Com conclusão prevista para dezembro de 2024, a construção da ponte internacional sobre o Rio Paraguai, entre Porto Murtinho e a cidade paraguaia de Carmelo Peralta, começa no lado brasileiro em janeiro de 2023.
De acordo com o Governo do Estado, a obra que já começou no lado paraguaio está dentro do cronograma. A área está sendo preparada e o consórcio binacional de construtores aguarda licença da Receita Federal para movimentação de equipamentos.
A obra financiada pelo Paraguai, com recursos (R$ 575,5 milhões) da Itaipu Binacional, concretiza a ligação rodoviária entre os oceanos Atlântico (Santos) e Pacífico (Chile), tornando Porto Murtinho o centro econômico da Rota Bioceânica e Mato Grosso do Sul em um hub logístico da América Latina.
A Rota Bioceânica vai encurtar em 8 mil km a distância percorrida pelos produtos brasileiros rumo ao mercado asiático, integrando Brasil, Paraguai, Argentina e Chile. A ordem de serviço da ponte, que será implantada no km 1000 da Hidrovia do Paraguai e distante 7 km pelo rio ao norte de Porto Murtinho, foi dada no dia 13 de dezembro de 2021 pelo presidente paraguaio Mario Abdo Benitez, em ato na fronteira com a presença do governador Reinaldo Azambuja.
“A ponte tem um simbolismo muito forte ao garantir esse corredor ao Pacífico, que dará maior competitividade a Mato Grosso do Sul e a toda região Centro-Oeste, integrando definitivamente o bloco de quatro países não só economicamente, mas também na cultura e no turismo”, destaca o governador. “O Centro-Oeste exporta 68% de sua produção aos países asiáticos e a rota vai encurtar distâncias e reduzir o custo do frete em até 35%.”

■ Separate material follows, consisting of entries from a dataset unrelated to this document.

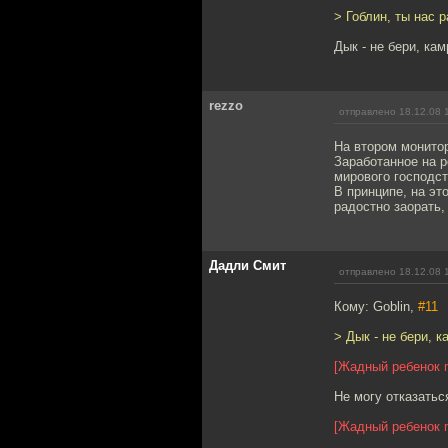
> Гоблин, ты нас 
Дык - не бери, кам
rezzo
отправлено 18.12.08 
На втором монитор
Заработанное на 
мирового господст
В принципе, на эт
радостно заорать, 
Дадли Смит
отправлено 18.12.08 
Кому: Goblin,
#11
> Дык - не бери, к
[Жадный ребенок 
Не могу отказатьс
[Жадный ребенок m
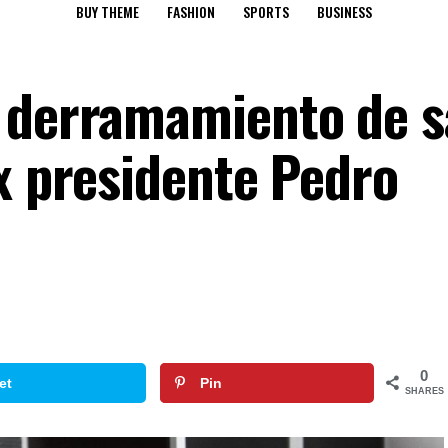
BUY THEME
FASHION
SPORTS
BUSINESS
n derramamiento de 
x presidente Pedro
0
et
Pin
SHARES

Do lado paraguaio, a fase da obra se concentra na fundação para implantação de 28 pilares com profundidade de até 54 metros, nas duas extremidades do rio. O vão central da ponte (parte estaiada) terá 350 metros sustentado por quatro pilares de 120 metros de altura, a 30 metros do nível do rio. A parte chamada convencional (vigas pré-moldadas) se estenderá por 361 metros do lado brasileiro e 300 metros no Paraguai, segundo o projeto.
O engenheiro Sebastião Ronquim explica que o vão central terá ainda uma estrutura (blocos) de apoio de 150 metros de cada lado do rio, com previsão de iniciar a montagem do “tabuleiro” (parte estaiada) com lançamento de vigas e aduelas e concretagem da lage, em meados do próximo ano. “Nessa fase de pico da obra estaremos trabalhando com 600 funcionários”, informa Ronquim, um paulista de 64 anos da Paulitec Construções.